Tom and I spent the week taking shifts of sleeping in the recliner or on the couch so that Roya could be comfortable and not have to be crated, and we could get her out regularly to potty.  She would get up and come to us when she needed to go outside.  We administered Clavamoxx twice a day (12 hours apart) and Tramadal rpn.  After the first day I learned my lesson about staying ahead of the pain.  I picked up raw meat patties and special canned food, because that made the poop easier to pass.  She had pooped when we picked her up on Friday and I was becoming very concerned when she had not gone again by Sunday!!  When she finally pooped Sunday afternoon, I think I was as happy as if she had become valedictorian! I learned that the pain meds can cause constipation.  Popping the pills down her throat was met with resistance; holding it out, wrapped in a treat, was met with suspicion; I finally just mixed them in her moist food.  The first time she discovered she had swallowed a pill--- too late-- she stopped and gave me an incredibly affronted look!  She walked away from the dish as if I was trying to poison her.  However, this is the dog who didn't meet a pound of bacon or 12 pack of Heartguard that she didn't love, so it didn't put her off for long and since then has become the means of delivering her drugs.

Yesterday she had the staples removed.  I held her front paws and she stood on the hind legs while Dr. Jay removed the staples.  She weighed in at 49.7 lbs.  The day before I had called for results of the pathology.  I was worried that he wasn't calling me because it was bad news, and wanted to tell me to my face.  The reality is that their phone lines had been down!  So when I called and they told me the results were on his desk, I held my breath.  I wanted to be prepared mentally for our appointment so that I could ask important questions with a clear head.  I held my breath and waited.  When he called back, the voice on the other end of the line said "no cancer!!" It took a minute to register!  What? no cancer? what had we seen? what had we cut?  I have a copy of the pathology report, but the bottom line is that there is no malignancy!  

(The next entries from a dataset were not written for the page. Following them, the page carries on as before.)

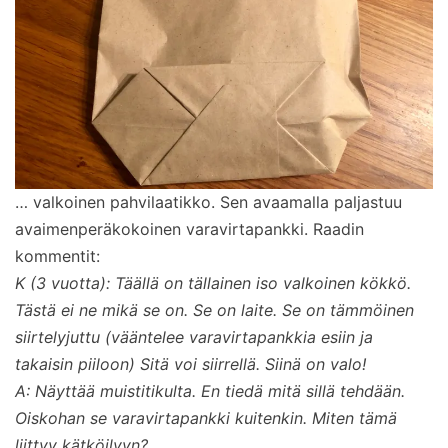
… valkoinen pahvilaatikko. Sen avaamalla paljastuu
avaimenperäkokoinen varavirtapankki. Raadin
kommentit:
K (3 vuotta): Täällä on tällainen iso valkoinen kökkö.
Tästä ei ne mikä se on. Se on laite. Se on tämmöinen
siirtelyjuttu (vääntelee varavirtapankkia esiin ja
takaisin piiloon) Sitä voi siirrellä. Siinä on valo!
A: Näyttää muistitikulta. En tiedä mitä sillä tehdään.
Oiskohan se varavirtapankki kuitenkin. Miten tämä
liittyy kätköilyyn?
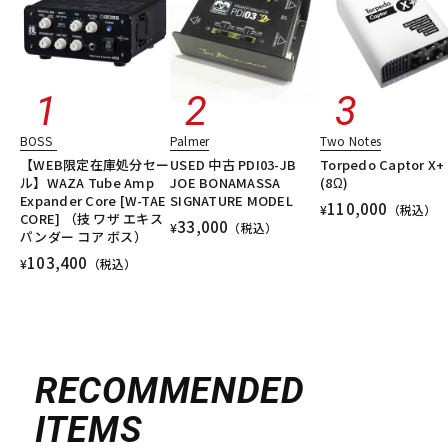
BOSS
Palmer
Two Notes
【WEB限定在庫処分セー
USED 中古 PDI03-JB
Torpedo Captor X+ 
ル】WAZA Tube Amp
JOE BONAMASSA
(8Ω)
Expander Core [W-TAE
SIGNATURE MODEL
110,000
¥
（税込）
CORE] （技 ワザ エキス
33,000
¥
（税込）
パンダー コア ボス）
103,400
¥
（税込）
RECOMMENDED
ITEMS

It looks like Miss Roya will be celebrating her 12th birthday after all!  We will do a follow up liver function test, and examine holistic means of helping the liver.  I'm still babying her... making sure she gets her medication, tethering her to me when she sleeps on the bed so that she can't jump off, and getting her out to potty every few hours.  She is still sleeping quite abit, but after all , she is, what, almost 84 in human years.  She deserves the right to nap when she wants!  Tom adores this little monkey, too!  We bought steps at PetCo, so she can walk up onto the bed instead of jumping.  Such a baby!  Every time I think "no extraordinary means", I look at my dog and go that extra mile.  The surgery at Countryside, however, even with the fluids, keeping her longer, etc, was still $400 less than the Countrycare estimate.  And that $400 can go toward treats, food, and new stairs for the Queen....

On to the next adventure with Miss Roya! I'm so glad we have more time together.